§ Recorded information:
*****

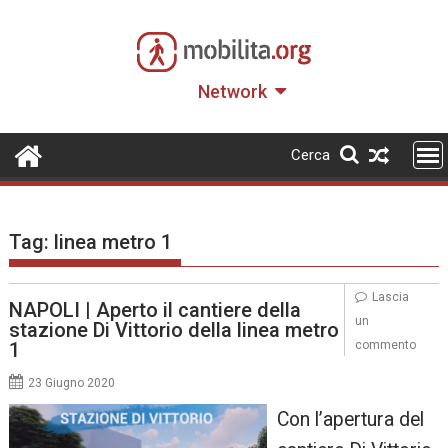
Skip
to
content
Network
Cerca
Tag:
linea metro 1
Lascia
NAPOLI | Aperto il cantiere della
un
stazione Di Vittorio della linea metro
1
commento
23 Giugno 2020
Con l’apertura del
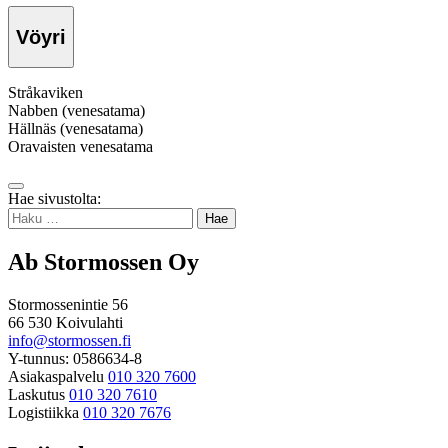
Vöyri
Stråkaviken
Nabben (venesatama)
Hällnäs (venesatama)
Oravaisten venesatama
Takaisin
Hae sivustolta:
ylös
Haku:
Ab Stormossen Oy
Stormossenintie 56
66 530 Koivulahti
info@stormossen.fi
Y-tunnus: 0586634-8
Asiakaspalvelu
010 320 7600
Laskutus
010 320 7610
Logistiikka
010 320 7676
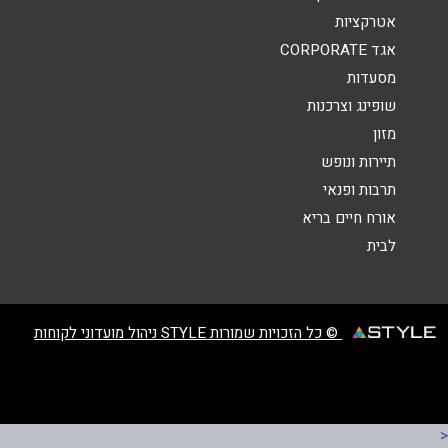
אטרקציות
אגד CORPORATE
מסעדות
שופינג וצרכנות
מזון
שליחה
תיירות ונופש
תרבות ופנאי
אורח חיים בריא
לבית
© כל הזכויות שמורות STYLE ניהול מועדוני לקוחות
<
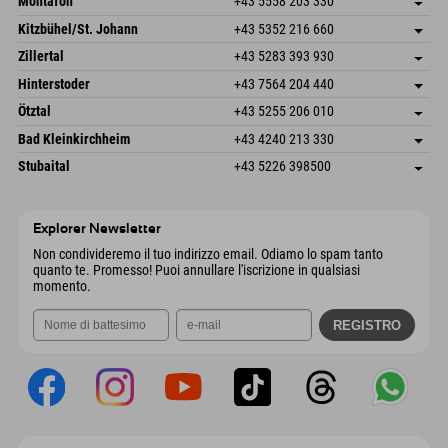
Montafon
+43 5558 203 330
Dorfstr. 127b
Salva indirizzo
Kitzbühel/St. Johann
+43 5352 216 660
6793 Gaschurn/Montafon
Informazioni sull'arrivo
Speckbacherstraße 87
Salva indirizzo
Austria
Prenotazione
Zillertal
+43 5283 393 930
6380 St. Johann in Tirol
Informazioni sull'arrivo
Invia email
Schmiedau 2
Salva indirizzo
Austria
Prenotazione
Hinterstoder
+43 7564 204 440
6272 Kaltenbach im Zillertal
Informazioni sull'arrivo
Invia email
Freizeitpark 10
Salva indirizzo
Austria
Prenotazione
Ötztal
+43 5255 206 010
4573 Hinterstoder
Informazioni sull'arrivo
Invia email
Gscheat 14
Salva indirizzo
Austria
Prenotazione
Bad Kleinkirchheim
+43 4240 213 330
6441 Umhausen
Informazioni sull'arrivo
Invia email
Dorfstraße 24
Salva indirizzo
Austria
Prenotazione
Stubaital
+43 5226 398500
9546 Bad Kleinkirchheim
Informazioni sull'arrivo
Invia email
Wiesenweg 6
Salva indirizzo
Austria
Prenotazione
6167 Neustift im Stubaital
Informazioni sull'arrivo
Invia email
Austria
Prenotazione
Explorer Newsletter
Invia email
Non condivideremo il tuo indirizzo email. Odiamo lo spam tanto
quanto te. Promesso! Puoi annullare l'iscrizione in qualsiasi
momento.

*****

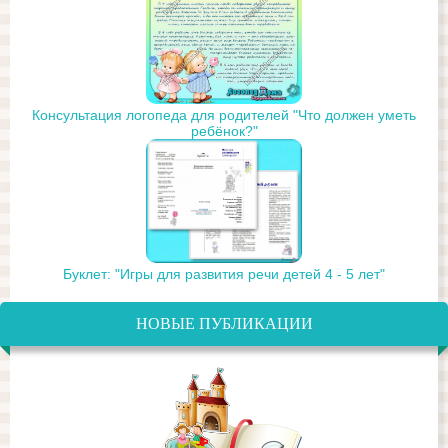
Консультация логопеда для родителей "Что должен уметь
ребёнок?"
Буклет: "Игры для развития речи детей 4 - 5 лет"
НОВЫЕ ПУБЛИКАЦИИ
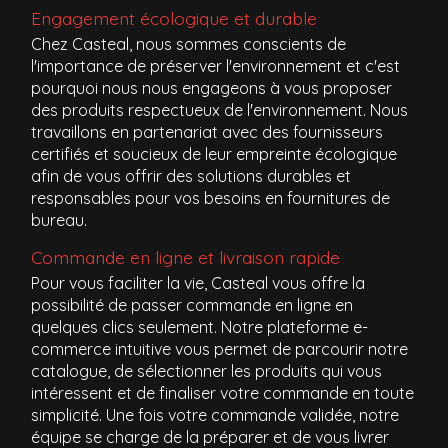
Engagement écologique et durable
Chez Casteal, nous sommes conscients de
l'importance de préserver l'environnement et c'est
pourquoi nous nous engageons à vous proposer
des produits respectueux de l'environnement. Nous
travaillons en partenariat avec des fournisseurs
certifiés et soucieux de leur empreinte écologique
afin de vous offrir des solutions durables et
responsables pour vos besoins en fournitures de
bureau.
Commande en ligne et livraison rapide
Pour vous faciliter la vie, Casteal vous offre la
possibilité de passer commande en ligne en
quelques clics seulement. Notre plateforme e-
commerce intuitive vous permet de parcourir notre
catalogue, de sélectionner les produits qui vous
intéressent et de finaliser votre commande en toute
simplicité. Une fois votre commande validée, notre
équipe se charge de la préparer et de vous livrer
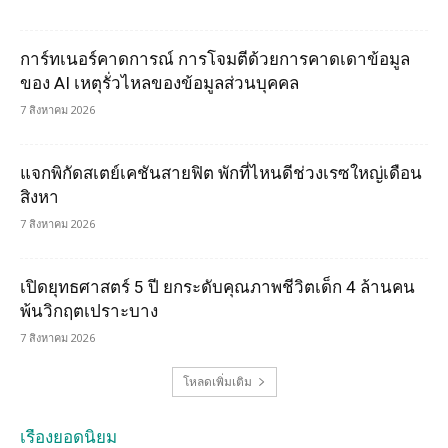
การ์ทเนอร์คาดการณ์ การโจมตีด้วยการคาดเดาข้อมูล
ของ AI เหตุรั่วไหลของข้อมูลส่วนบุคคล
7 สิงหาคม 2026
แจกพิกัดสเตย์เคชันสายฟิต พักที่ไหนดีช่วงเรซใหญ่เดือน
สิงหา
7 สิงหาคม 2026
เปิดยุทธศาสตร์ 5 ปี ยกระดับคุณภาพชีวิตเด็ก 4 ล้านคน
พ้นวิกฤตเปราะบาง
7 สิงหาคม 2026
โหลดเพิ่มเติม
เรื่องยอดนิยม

*****

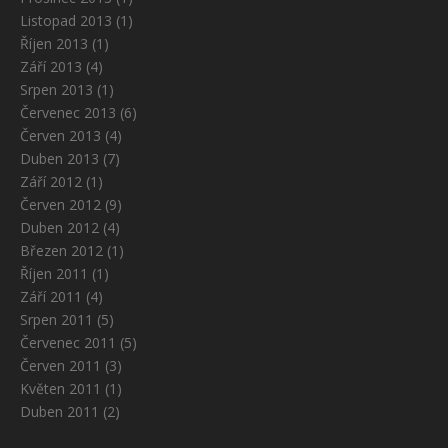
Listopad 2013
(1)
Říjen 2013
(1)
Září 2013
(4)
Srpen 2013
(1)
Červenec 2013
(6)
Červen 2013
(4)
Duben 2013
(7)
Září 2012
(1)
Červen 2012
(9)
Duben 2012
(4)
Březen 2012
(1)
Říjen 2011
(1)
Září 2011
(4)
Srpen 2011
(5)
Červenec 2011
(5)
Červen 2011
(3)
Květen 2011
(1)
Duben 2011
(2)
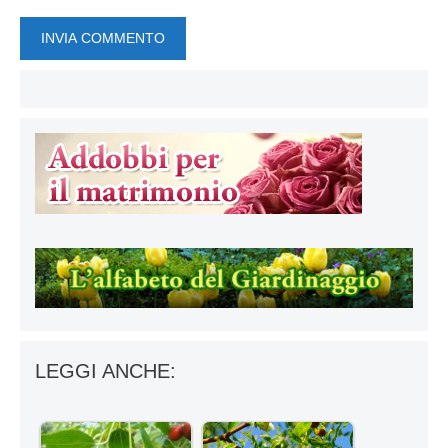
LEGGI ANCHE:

*****

§ What you need to do: Only the lines starting at the one with "Oravaisten venesatama" and ending at the one with "Speckbacherstraße 87" should be printed, each exactly as it appears in the material above; the pictures are to be omitted.

§ Result of the exercise:
Oravaisten venesatama
Takaisin
Hae sivustolta:
ylös
Haku:
Ab Stormossen Oy
Stormossenintie 56
66 530 Koivulahti
info@stormossen.fi
Y-tunnus: 0586634-8
Asiakaspalvelu
010 320 7600
Laskutus
010 320 7610
Logistiikka
010 320 7676
אטרקציות
אגד CORPORATE
מסעדות
שופינג וצרכנות
מזון
שליחה
תיירות ונופש
תרבות ופנאי
אורח חיים בריא
לבית
© כל הזכויות שמורות STYLE ניהול מועדוני לקוחות
<
Montafon
+43 5558 203 330
Dorfstr. 127b
Salva indirizzo
Kitzbühel/St. Johann
+43 5352 216 660
6793 Gaschurn/Montafon
Informazioni sull'arrivo
Speckbacherstraße 87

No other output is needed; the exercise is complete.